Scalable Serving with Kubernetes and Seldon Core: A tutorial

12 minute read

Overview

In most ML applications, deploying trained models to production is a crucial stage. It’s where the models demonstrate their values by giving predictions for customers or other systems.

Deploying a model can be as simple as implementing a Flask server and then exporting its endpoints for users to call. Yet, It’s not easy to build a system that can robustly and reliably serve a large number of requests with strict response time or throughput requirements.

For medium and large businesses, the systems must be able to scale to process heavier workloads without significantly changing the codebase. Perhaps the corporation is expanding and needs a scalable system to handle the growing number of requests (this characteristic is scalability). The business needs the system to be able to adapt to traffic fluctuations (this characteristic is elasticity). These characteristics can be achieved if the systems are capable of autoscaling based on traffic volume.

In this tutorial, we’re going to learn how to deploy ML models in Kubernetes clusters with Seldon Core. We’ll also learn to implement autoscaling for our deployment with HPA and KEDA. The code for this tutorial can be found in this repo.

Train a PyTorch model

To go through the deployment process, we’ll need a model. We use the model from this tutorial from the official PyTorch website. It’s a simple image classification model that can run with CPU easily, so we can test the whole deployment process on local machines like your laptop.

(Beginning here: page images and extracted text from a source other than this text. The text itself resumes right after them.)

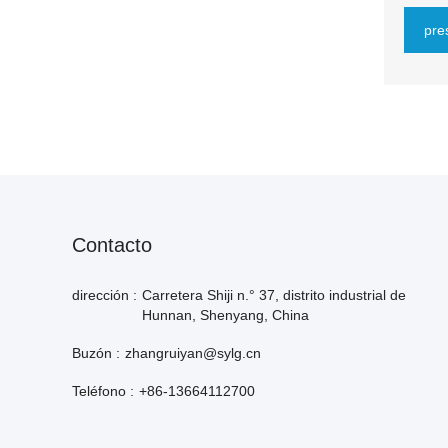
pre
Contacto
dirección :
Carretera Shiji n.° 37, distrito industrial de
Hunnan, Shenyang, China
Buzón :
zhangruiyan@sylg.cn
Teléfono :
+86-13664112700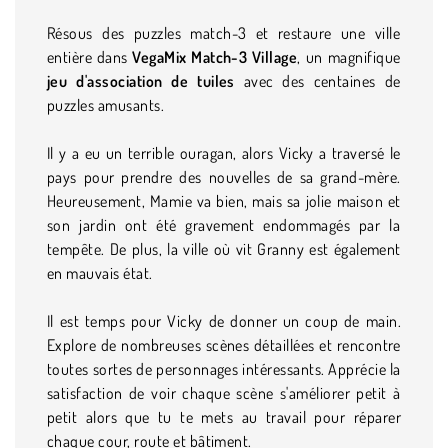
Résous des puzzles match-3 et restaure une ville
entière dans
VegaMix Match-3 Village
, un magnifique
jeu d'association de tuiles
avec des centaines de
puzzles amusants.
Il y a eu un terrible ouragan, alors Vicky a traversé le
pays pour prendre des nouvelles de sa grand-mère.
Heureusement, Mamie va bien, mais sa jolie maison et
son jardin ont été gravement endommagés par la
tempête. De plus, la ville où vit Granny est également
en mauvais état.
Il est temps pour Vicky de donner un coup de main.
Explore de nombreuses scènes détaillées et rencontre
toutes sortes de personnages intéressants. Apprécie la
satisfaction de voir chaque scène s'améliorer petit à
petit alors que tu te mets au travail pour réparer
chaque cour, route et bâtiment.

Assume you’re in the toy-model folder of this repo. You can train the model on the CIFAR10 dataset with:

python train.py
# Output: model.pth -> the trained weights of the model

Seldon Core uses Triton Inference Server to serve PyTorch models, so we need to prepare the model in a format that it can be served with Triton. First, we need to export the model to TorchScript (it’s also possible to serve PyTorch models with Triton’s python backend, but it’s generally less efficient and more complicated to deploy).

Tracing and scripting are the two methods for exporting a model to TorchScript.The choice between them is still debatable, this article explores the benefits and drawbacks of both methods. We’ll use the tracing method to export the model:

python export_to_ts.py -c model.pth -o model.ts
# Output: model.ts 
# -> serialized model containing both trained weights and the model's architecture

Triton loads models from a model repository. It must contain information that the server needs to serve a model such as the model’s input/output information, backend to use… A model repository must follow the following structure:

<model-repository-path>/
    <model-name>/
      [config.pbtxt]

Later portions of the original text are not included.